Here is the terrible experience of a Slobodna Dalmacija journalist transmitted and translated into English in full:
”So, it was just before eleven o’clock when I parked my car in front of a house which is undoubtedly claimed to be 1/1 owned by Health Minister Milan Kujundzic, who resides in Zagreb, at ”such and such” address, because it would not be ethical to write that here. It was a beautiful winter day along a deserted road covered with stones and rocks, and the sounds of digging, tools and shouting from the workers. From the passenger seat, I picked up my camera and stepped out onto the road to see where it was best to film the house from without breaking any trespassing laws. I looked up worriedly because I heard a terrible cry from the direction of the house which was under construction. Some guy was coming running towards me. He was in black and was of a medium build.
“Hello,” I said, especially glowing because I recognised him. Yes, this is Health Minister Kujundzic’s close relative, Kujundzic is also his surname, he also has a monument to Franjo Tudjman and has been a member of HDZ for twenty years, and I know all this because recently I was in Ivanbegovina talking to him when I was doing a report on the results of the local election. And he recognised me, too! But he wasn’t pleased to see me.
”You’re not going to film here! Who gave you permission to film here? Where’s your warrant to film here? This road belongs to the Minister [Kujundzic], get that car out of here! Move it! Move it!” he howled in a thick Dalmatian accent, getting in my face.
”What minister? This road is public, it’s registered by the City of Imotski!” I replied confidently, because just this morning before departure I was checking both the cadastre and the land register to see who owns the plots around the minister’s house.
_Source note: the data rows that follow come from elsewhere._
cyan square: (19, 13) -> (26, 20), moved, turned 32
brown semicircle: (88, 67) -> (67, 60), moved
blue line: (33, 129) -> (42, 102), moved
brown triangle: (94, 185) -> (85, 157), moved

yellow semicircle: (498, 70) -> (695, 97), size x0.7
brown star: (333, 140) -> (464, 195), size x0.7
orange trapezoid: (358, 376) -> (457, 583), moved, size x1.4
He didn’t believe me. I opened the app on my phone, found a plot of land and showed him the information to prove that I was right. He said it was a lie and that everything was Milan Kujundzic’s, that Milan was the boss of the house and that Milan didn’t want journalists around it. He said all this while waving his hands around aggressively.
I opened the car door. Then the other workers came, four, five of them. All shouting and making a noise. Everyone was trying to force me to leave because the road belongs to ”their Milan”. They surrounded me. I was thinking about running away, I had nowhere to go. Every possible gap around me was cut off. Then I got in the car and slammed the door shut. In a panic, I couldn’t find where all the locks inside were, honestly, I’ve never needed that button.
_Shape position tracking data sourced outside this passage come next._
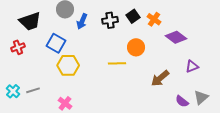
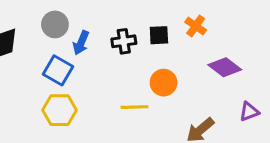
black square: (133, 16) -> (159, 35), turned 32
orange cross: (154, 19) -> (196, 26), moved
blue square: (56, 43) -> (58, 70), moved

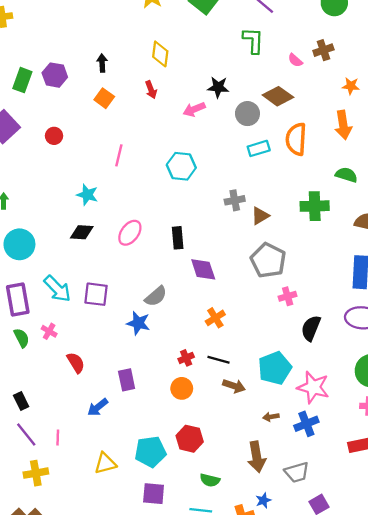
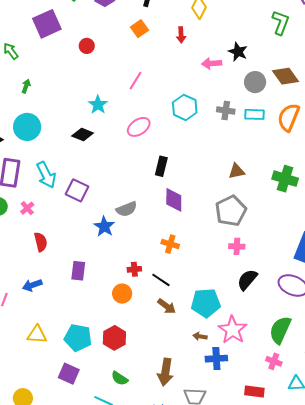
gray cross: (235, 200) -> (226, 111), moved
pink ellipse: (130, 233) -> (139, 127), moved
orange cross: (215, 318) -> (170, 244), turned 30
blue arrow: (98, 407) -> (32, 285), moved
brown arrow: (271, 417) -> (200, 336), moved

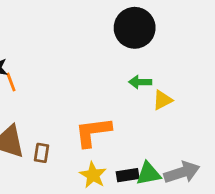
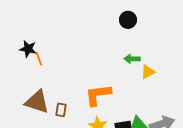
black circle: (135, 28) -> (128, 20), size x0.6

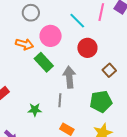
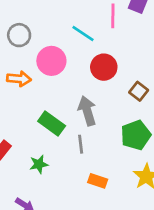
green rectangle: (44, 62) -> (52, 124), moved
green star: (35, 110) -> (39, 164), moved

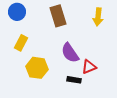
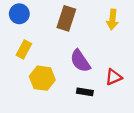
brown rectangle: (58, 16) -> (66, 18), turned 35
red triangle: (89, 67) -> (114, 77), moved

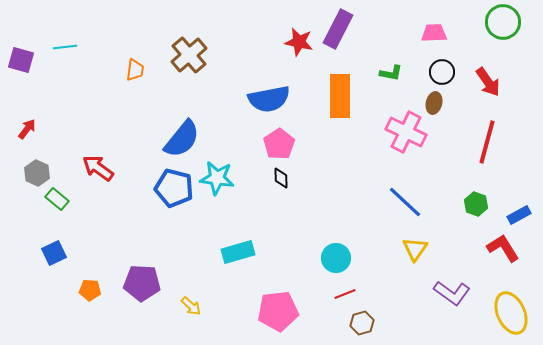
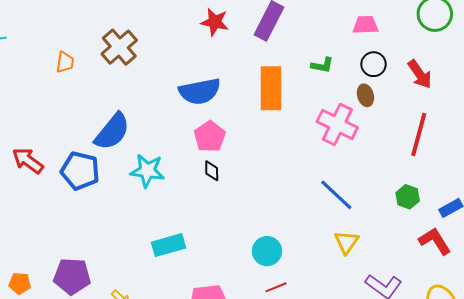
red star: (299, 42) -> (215, 22), moved
brown ellipse: (434, 103) -> (365, 95), turned -30
blue pentagon: (174, 188) -> (80, 171), moved

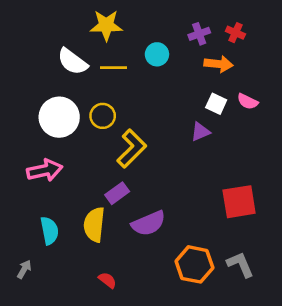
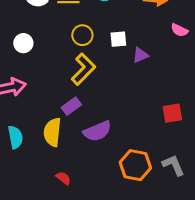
white square: (216, 104) -> (118, 39), moved, turned -30
yellow circle: (103, 116) -> (82, 35), moved
white circle: (59, 117) -> (23, 43), size x0.6
red square: (239, 202) -> (172, 113), size x0.7

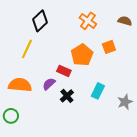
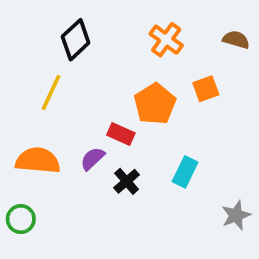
gray star: (125, 102) -> (236, 215), moved

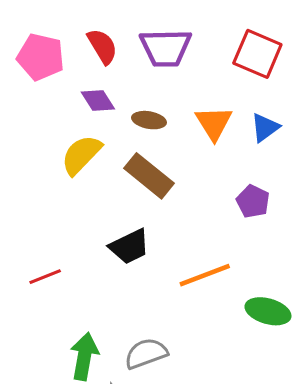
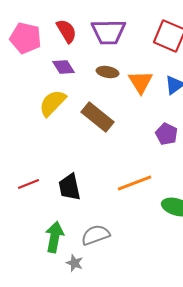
brown ellipse: (149, 120) -> (108, 72), moved
black trapezoid: (129, 247) -> (70, 187), moved, turned 104

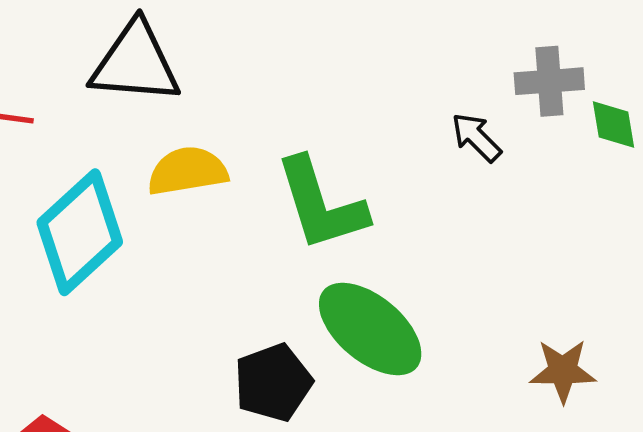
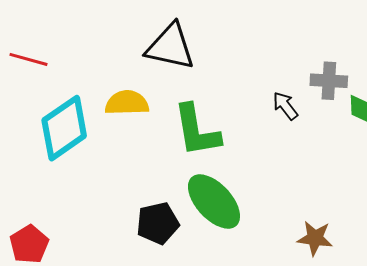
black triangle: (135, 63) -> (170, 47), moved

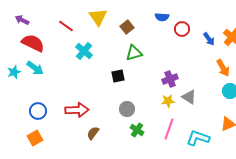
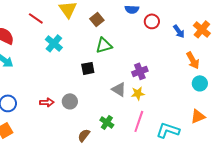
gray triangle: (189, 97) -> (119, 89), moved
gray circle: (127, 109) -> (70, 101), moved
red arrow: (77, 110) -> (47, 102), size x0.6
brown semicircle: (93, 133) -> (84, 135), moved

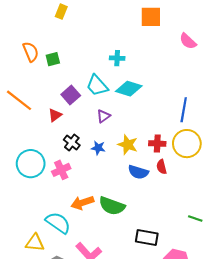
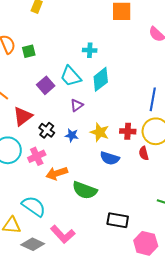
cyan diamond: (129, 89) -> (101, 79), turned -55
red triangle: (55, 115) -> (23, 116), moved, size x1.5
red semicircle: (162, 167) -> (144, 153), moved
orange arrow: (82, 203) -> (57, 173), moved

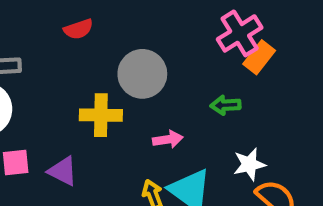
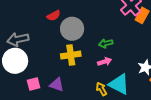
gray circle: (142, 74) -> (72, 29), moved
green arrow: (226, 105) -> (106, 43), moved

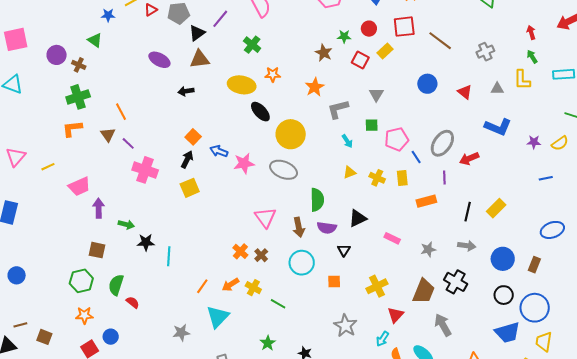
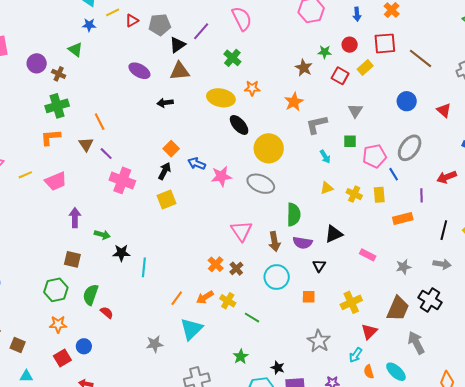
gray ellipse: (442, 143) -> (410, 148), moved
pink trapezoid: (79, 186) -> (56, 181), moved

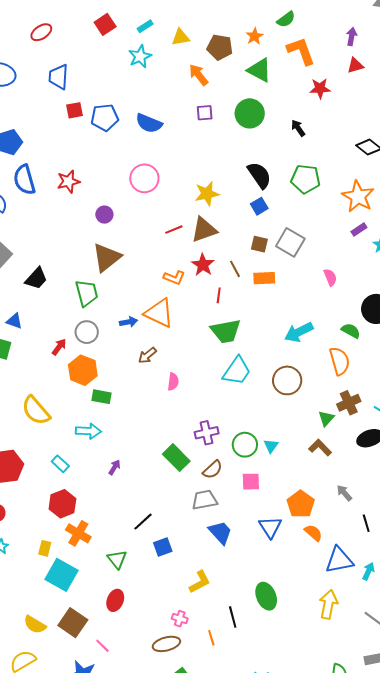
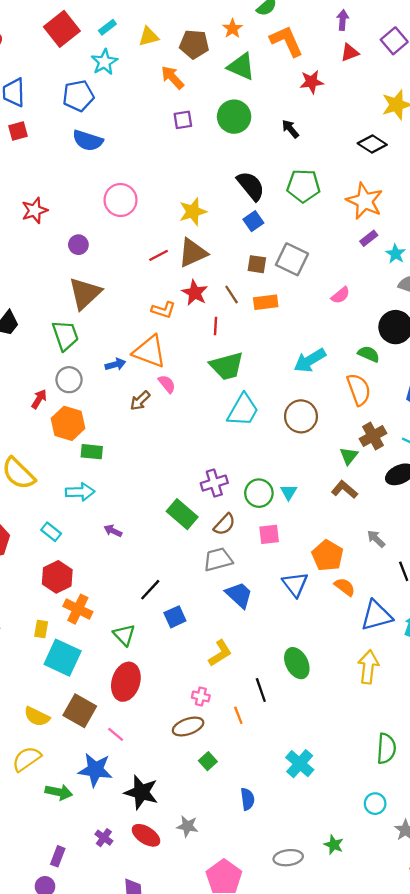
red square: (105, 24) -> (62, 29), size x1.4
red square: (74, 110) -> (18, 131), moved
blue pentagon: (105, 117) -> (78, 96), moved
blue semicircle: (149, 123) -> (88, 141), moved
pink semicircle: (330, 277) -> (340, 295), turned 78
pink semicircle: (173, 382) -> (167, 384), moved, turned -42
purple arrow: (114, 467) -> (113, 531), turned -91
red ellipse: (115, 600) -> (126, 682), size x1.5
Health Minister Kujundzic’s relatives, who introduced themselves in this way, surrounded my car on all sides.
One of them sat down on the back of the car (boot/trunk), the first one I remembered from the reportage (about the local elections), and I remember that his last name was also Kujundzic, he was standing in front of the bonnet (hood). The third man pulled his hood up and started filming me with his phone, holding the passenger door so I couldn’t even get out. The fourth one came up to my door. They yelled, shouted and rocked the car by leaning on it. I wanted to run away. I yelled for them to move away, I lowered the window and yelled at them to leave me alone so I could leave. They didn’t want to. I started the car and started revving it. They stood in front of the bonnet, except for the one who was guarding the boot so that I couldn’t consider reversing.
They leaned their hands on the car, not letting me go, blocking my path with their bodies. If I put my foot down, I’m screwed, I thought. Nobody would care why I was there and who they were, or what they did, they’d care only about the fact that I ran over three people. I was shaking, panicking. I was screaming inside myself. I typed the number of my editors into my phone. They called the police.
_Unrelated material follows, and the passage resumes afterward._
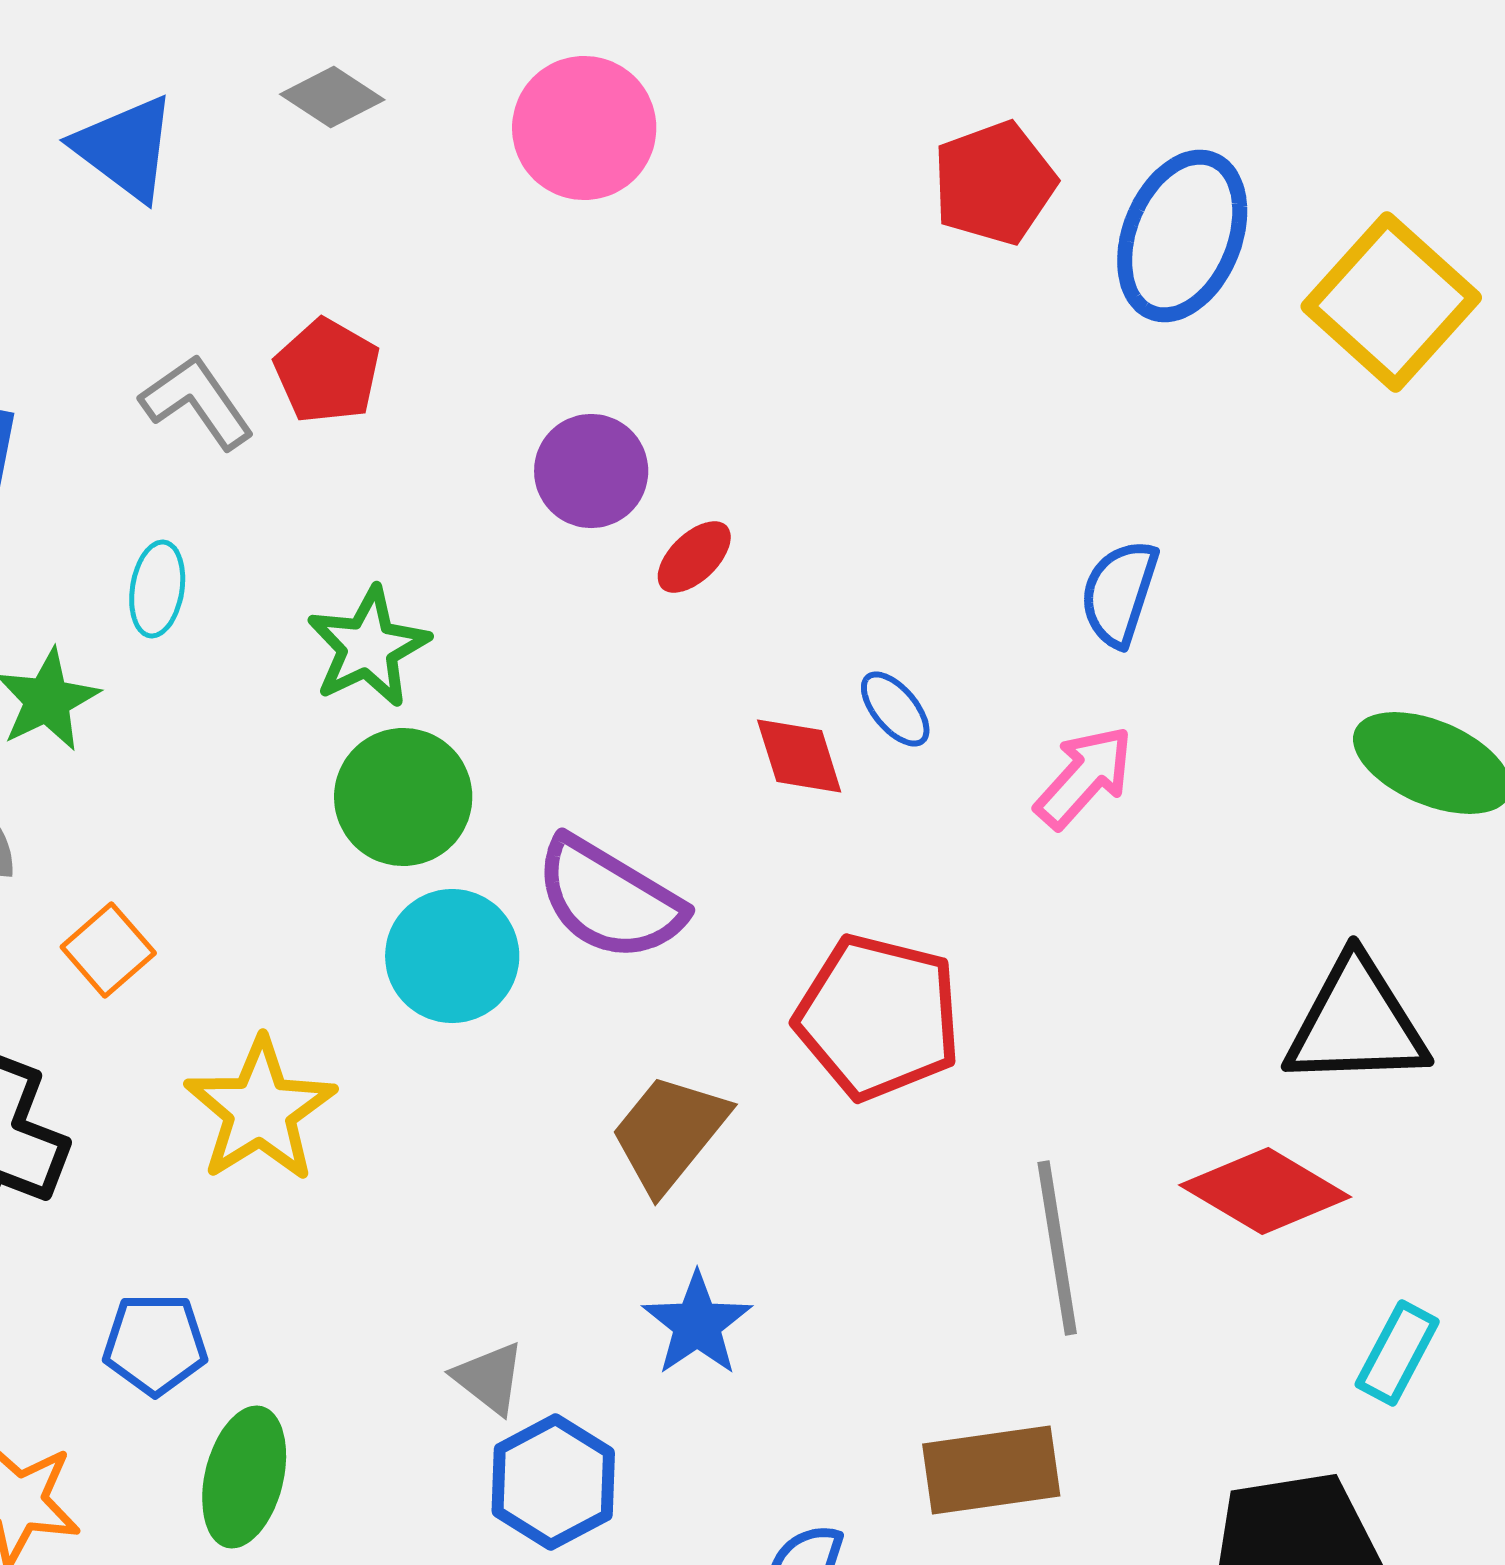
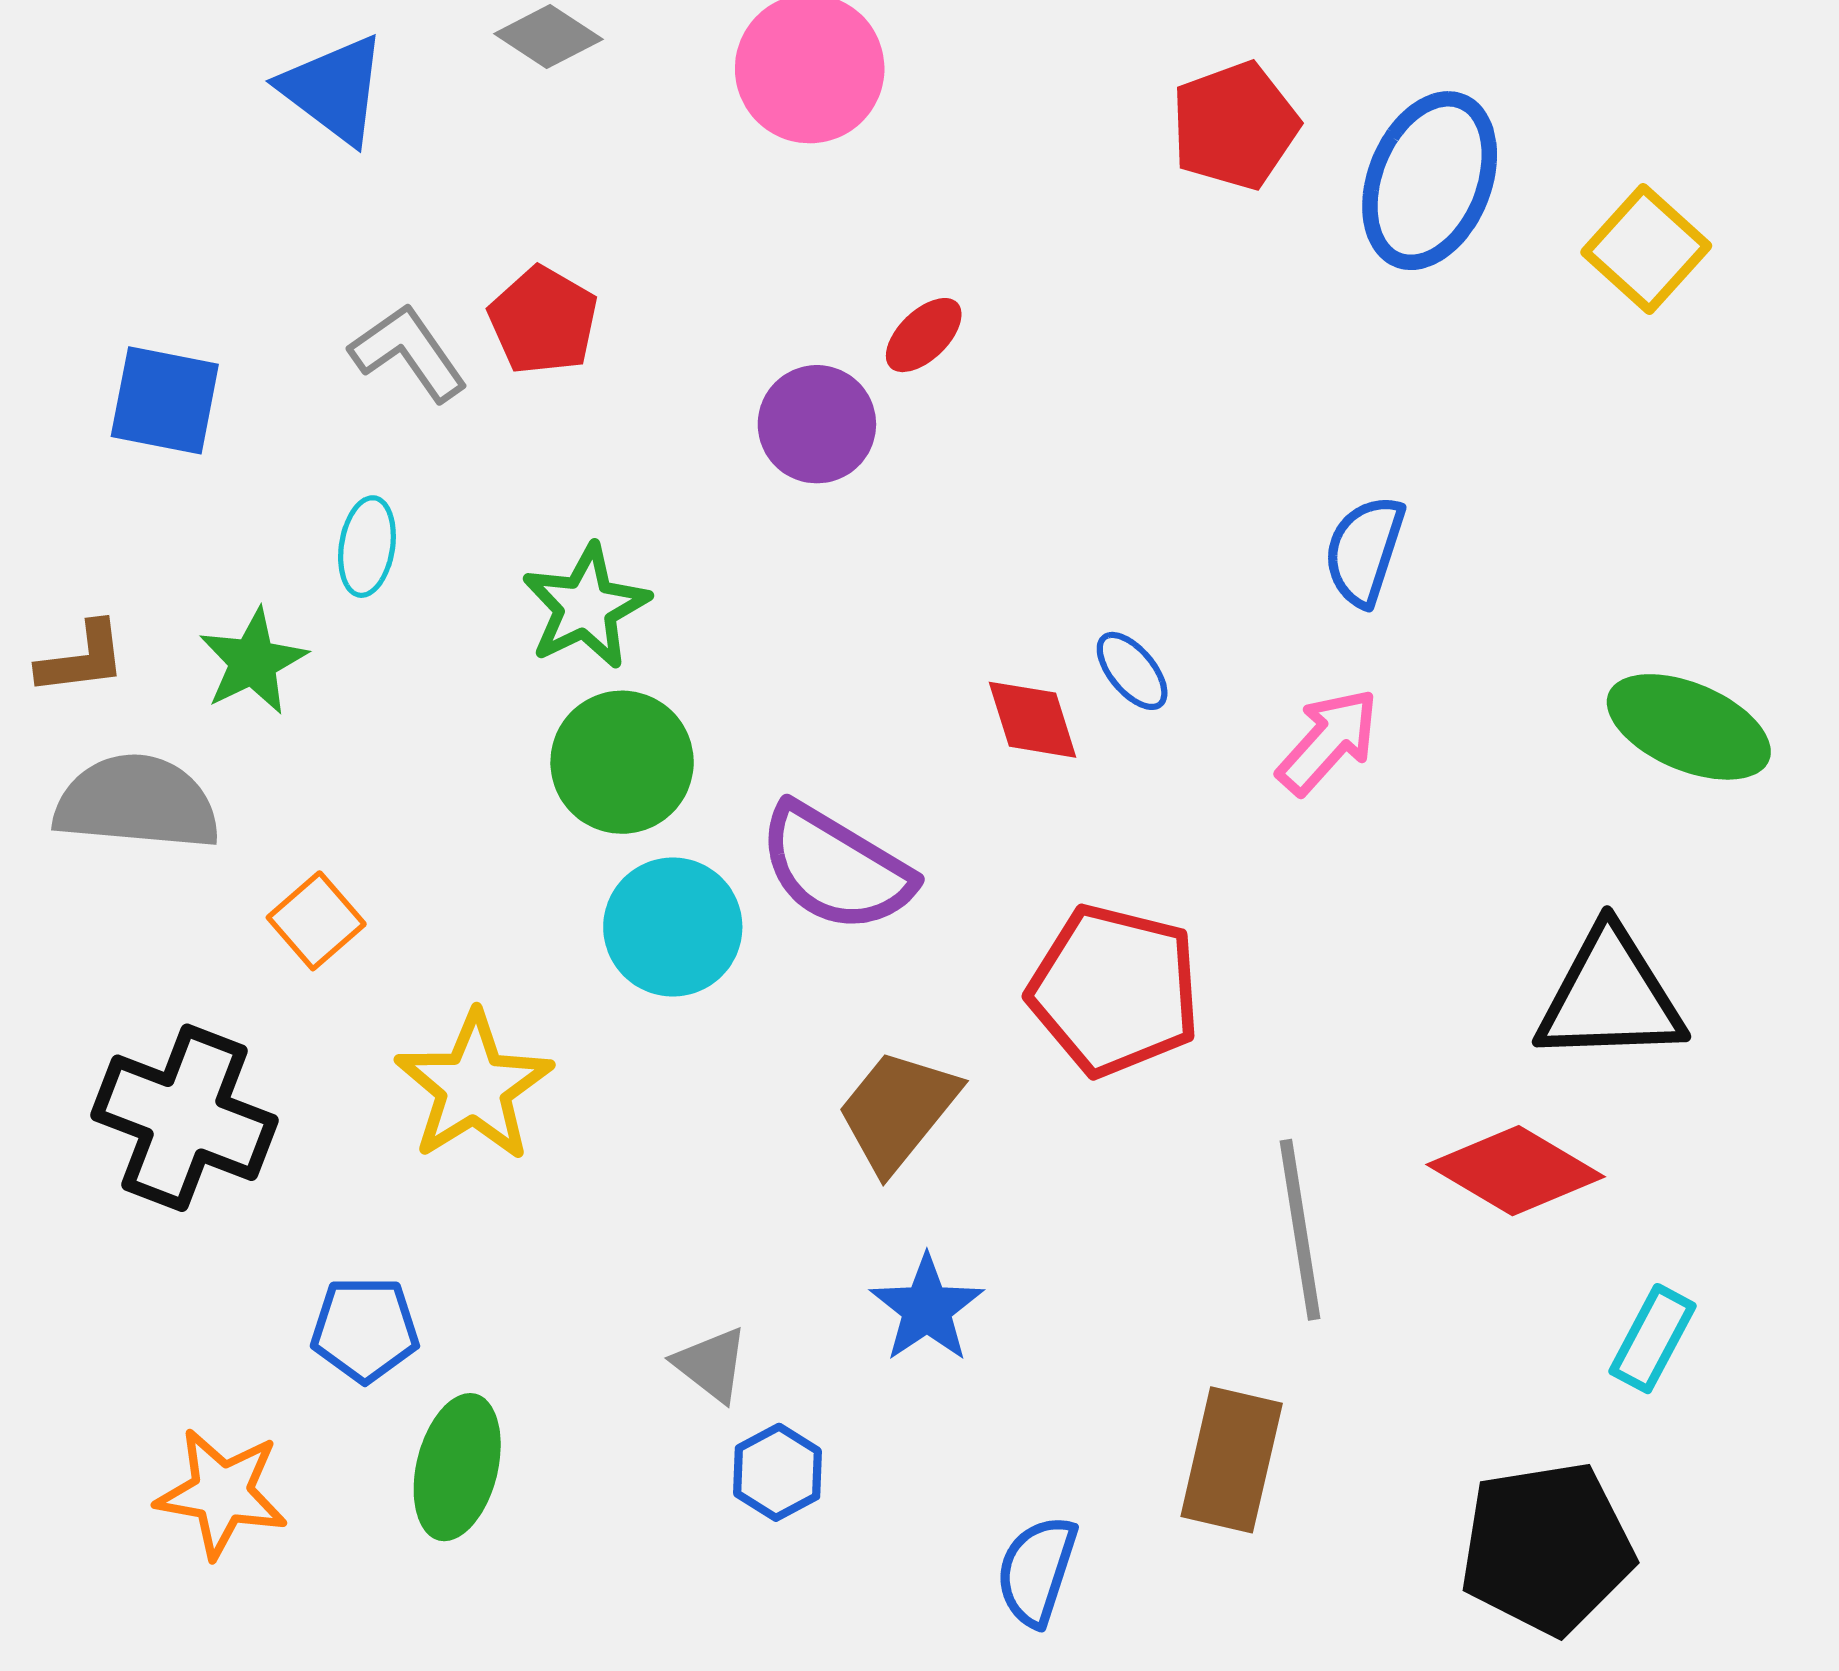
yellow square: (1391, 302) -> (1646, 249), size x0.7
red ellipse: (694, 557) -> (924, 335), moved
brown rectangle: (991, 1470) -> (1232, 1460), turned -69
blue hexagon: (553, 1482) -> (778, 1472), size x0.7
And these kidnappers also called someone. They talked among themselves about calling Health Minister Kujundzic. That’s what they said. Boss, that’s what they call him. To scare me, they opened the car door. I couldn’t move. Neither forward nor backward. They were yelling.
”What do you want from me? Leave me alone, move away!” I yelled at them.
“We’ll see what the Boss says,” said Health Minister Kujundzic’s relative, also named Kujundzic, with a disgusting chuckle in his voice.
“You want to have a drink with us? Come with us to the house, hang out for a while, come on, we’ll have some brandy, you and the four of us, hahaha,” said one of them, as I restrained my urge to vomit. He later opened the door. On my side.
“Alright, you’ve got permission to film,” he said. Health Minister Kujundzic himself saved me. As far as I understood from their conversation, he told them to let me go. What if he’d said to keep me there?
About half an hour. That’s how long all that terror lasted. Blocking me in, pounding on the glass, grinning and shouting things at me. Finally, the police came.
They talked to me first. I showed them the footage. I was able to record part of this horror, some of the videos were completely black pictures, because I forgot, in panic, to turn the lens towards the abusers. The police reviewed it all. Then they went up to them.
”Oh we’re not lying, we’ve done nothing, she came here and we just asked her: “Excuse me, miss, can we help you!” they assured the police.
What car? What threatening? What deprivation of liberty. They denied everything. Despite the recording. Despite seeing and knowing that I was filming them. Despite knowing that I would undoubtedly give the recording to the police. Why? They obviously have a good boss. They obviously have no reason to fear anyone at all.”